Extract the lines from the first one in the records below through the line containing "нашу продукцию. Позвоните нам или", keeping both ends and leaving out any pictures.

++++ DATA FOR THIS TASK ++++

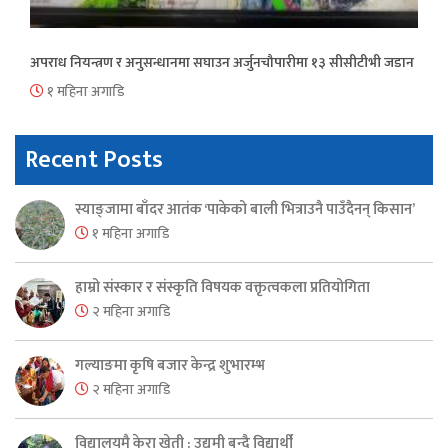
अपराध नियन्त्रण र अनुसन्धानमा सघाउन अर्जुनचौपारीमा १३ सीसीटीभी जडान
१ महिना अगाडि
Recent Posts
स्याङ्जामा बाँदर आतंक ‘पाकेको बाली भित्राउनै पाउँदैनन् किसान’
१ महिना अगाडि
हाम्रो संस्कार र संस्कृति विषयक वक्तृत्वकला प्रतियोगिता
२ महिना अगाडि
गल्याङमा कृषि बजार केन्द्र शुभारम्भ
२ महिना अगाडि
विद्यालयमै केरा खेती : उद्यमी बन्दै विद्यार्थी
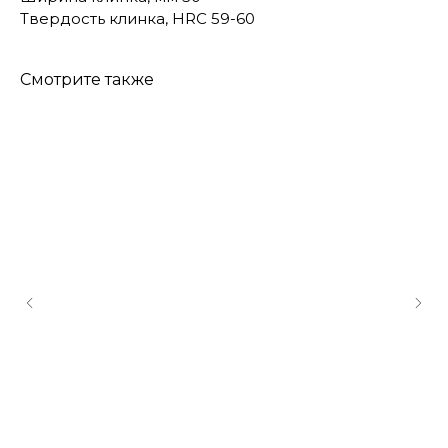
Твердость клинка, HRC 59-60
Смотрите также
КОНТАКТЫ
Консультации по телефону и онлайн.
Будем рады продемонстрировать вам
нашу продукцию. Позвоните нам или
оставьте запрос на звонок менеджера
для консультации
Адрес:
"НОЖИ ПАВЛОВО", 606104,
ул. Восточная, 3Б (самовывоз), г. Павлово,
Нижегородская обл., Россия
ООО "ПТФ" ИНН 6686090373
Часы работы:
ПН-ПТ с 09.00 до 17.00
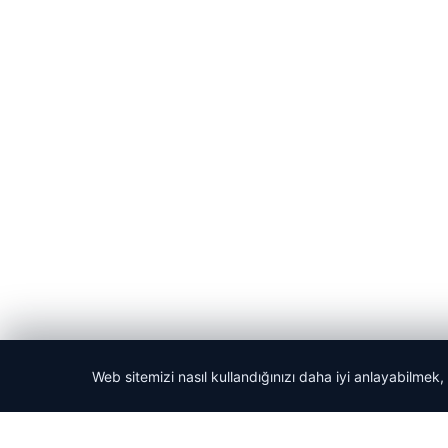
Web sitemizi nasıl kullandığınızı daha iyi anlayabilmek,
© 2026 ozdaily – Latest News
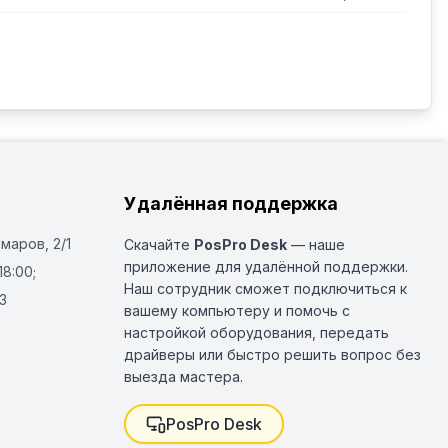
Удалённая поддержка
Омаров, 2/1
Скачайте
PosPro Desk
— наше
приложение для удалённой поддержки.
18:00;
Наш сотрудник сможет подключиться к
3
вашему компьютеру и помочь с
настройкой оборудования, передать
драйверы или быстро решить вопрос без
выезда мастера.
PosPro Desk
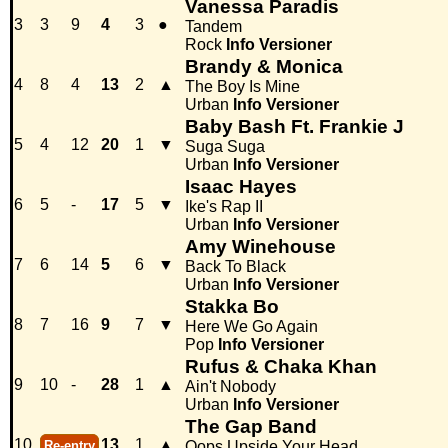
Vanessa Paradis
3
3
9
4
3
●
Tandem
Rock
Info
Versioner
Brandy & Monica
4
8
4
13
2
▲
The Boy Is Mine
Urban
Info
Versioner
Baby Bash Ft. Frankie J
5
4
12
20
1
▼
Suga Suga
Urban
Info
Versioner
Isaac Hayes
6
5
-
17
5
▼
Ike's Rap II
Urban
Info
Versioner
Amy Winehouse
7
6
14
5
6
▼
Back To Black
Urban
Info
Versioner
Stakka Bo
8
7
16
9
7
▼
Here We Go Again
Pop
Info
Versioner
Rufus & Chaka Khan
9
10
-
28
1
▲
Ain't Nobody
Urban
Info
Versioner
The Gap Band
10
13
1
▲
Re-entry
Oops Upside Your Head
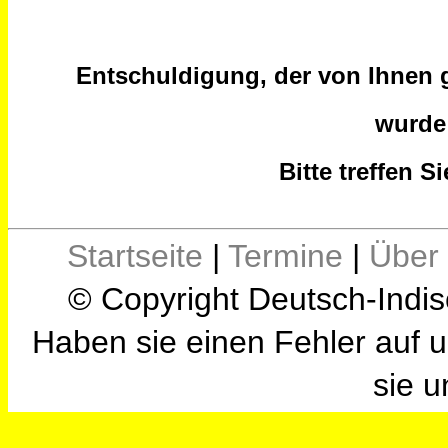
Entschuldigung, der von Ihnen g
wurde
Bitte treffen 
Startseite
|
Termine
|
Über
© Copyright Deutsch-Indis
Haben sie einen Fehler auf u
sie u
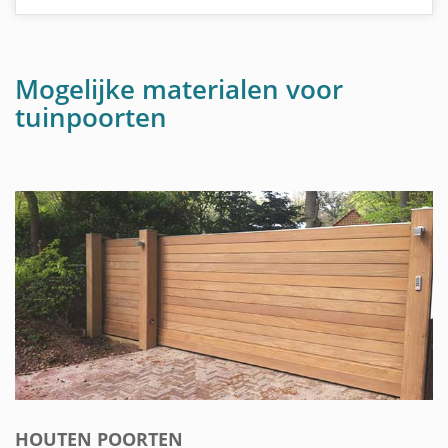
Mogelijke materialen voor
tuinpoorten
HOUTEN POORTEN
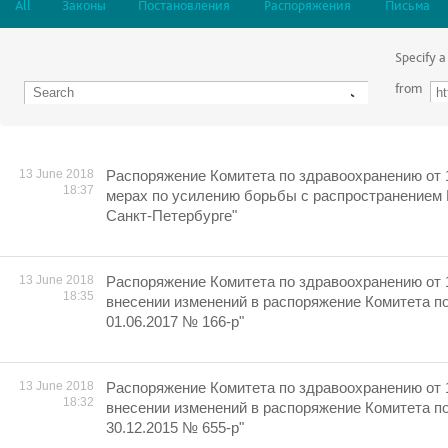
All
Законы
Постановления
Распоряжения
Письма
Specify a
from
13 June 2018
Распоряжение Комитета по здравоохранению от 
18:37
мерах по усилению борьбы с распространением
Санкт-Петербурге"
13 June 2018
Распоряжение Комитета по здравоохранению от 
18:35
внесении изменений в распоряжение Комитета п
01.06.2017 № 166-р"
13 June 2018
Распоряжение Комитета по здравоохранению от 
18:32
внесении изменений в распоряжение Комитета п
30.12.2015 № 655-р"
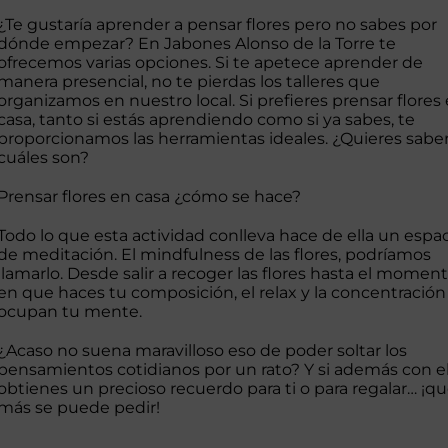
¿Te gustaría aprender a pensar flores pero no sabes por
dónde empezar? En
Jabones Alonso de la Torre
te
ofrecemos varias opciones. Si te apetece aprender de
manera presencial, no te pierdas los
talleres
que
organizamos en nuestro local. Si prefieres prensar flores
casa, tanto si estás aprendiendo como si ya sabes, te
proporcionamos las herramientas ideales. ¿Quieres sabe
cuáles son?
Prensar flores en casa ¿cómo se hace?
Todo lo que esta actividad conlleva hace de ella un espa
de meditación. El mindfulness de las flores, podríamos
llamarlo. Desde salir a recoger las flores hasta el momen
en que haces tu composición, el relax y la concentración
ocupan tu mente.
¿Acaso no suena maravilloso eso de poder soltar los
pensamientos cotidianos por un rato? Y si además con el
obtienes un precioso recuerdo para ti o para regalar… ¡q
más se puede pedir!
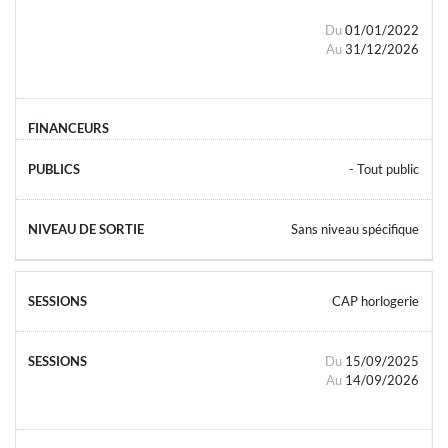
Du
01/01/2022
Au
31/12/2026
- Tout public
Sans niveau spécifique
CAP horlogerie
Du
15/09/2025
Au
14/09/2026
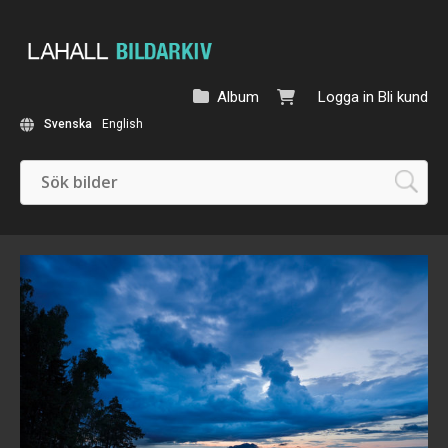
Album
Logga in
Bli kund
Svenska
English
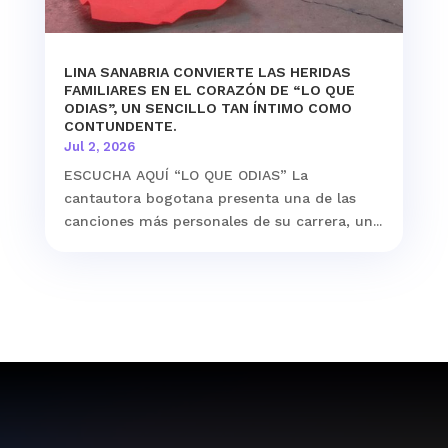
LINA SANABRIA CONVIERTE LAS HERIDAS
FAMILIARES EN EL CORAZÓN DE “LO QUE
ODIAS”, UN SENCILLO TAN ÍNTIMO COMO
CONTUNDENTE.
Jul 2, 2026
ESCUCHA AQUÍ “LO QUE ODIAS” La
cantautora bogotana presenta una de las
canciones más personales de su carrera, un...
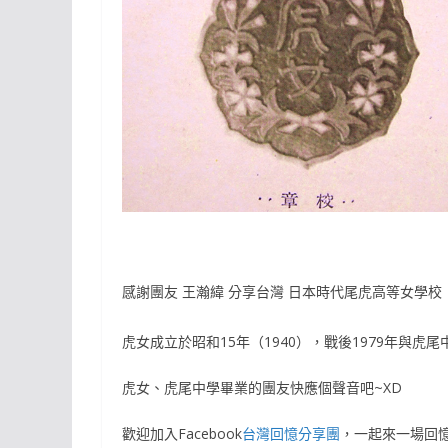
感謝團友 王瀚緯 分享台灣 日本時代尾虎高等女學
虎女成立於昭和15年（1940），戰後1979年與虎
虎女、虎尾中學畢業的團友快應個聲音吧~XD
歡迎加入Facebook
台灣回憶分享團
，一起來一場回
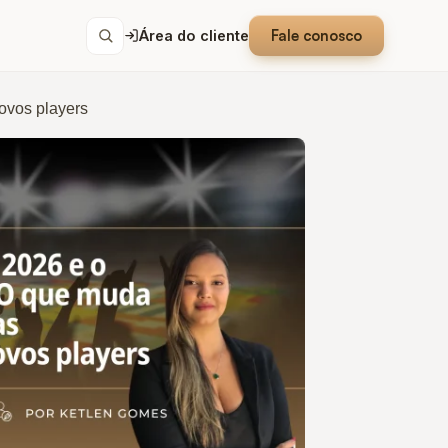
Fale conosco
Área do cliente
ovos players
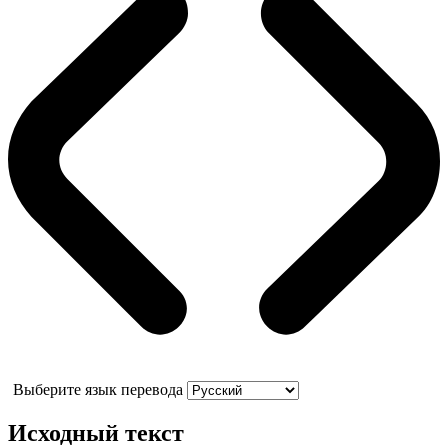
Выберите язык перевода
Исходный текст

++++

COMPLETED TASK:
अपराध नियन्त्रण र अनुसन्धानमा सघाउन अर्जुनचौपारीमा १३ सीसीटीभी जडान
१ महिना अगाडि
Recent Posts
स्याङ्जामा बाँदर आतंक ‘पाकेको बाली भित्राउनै पाउँदैनन् किसान’
१ महिना अगाडि
हाम्रो संस्कार र संस्कृति विषयक वक्तृत्वकला प्रतियोगिता
२ महिना अगाडि
गल्याङमा कृषि बजार केन्द्र शुभारम्भ
२ महिना अगाडि
विद्यालयमै केरा खेती : उद्यमी बन्दै विद्यार्थी
Твердость клинка, HRC 59-60
Смотрите также
КОНТАКТЫ
Консультации по телефону и онлайн.
Будем рады продемонстрировать вам
нашу продукцию. Позвоните нам или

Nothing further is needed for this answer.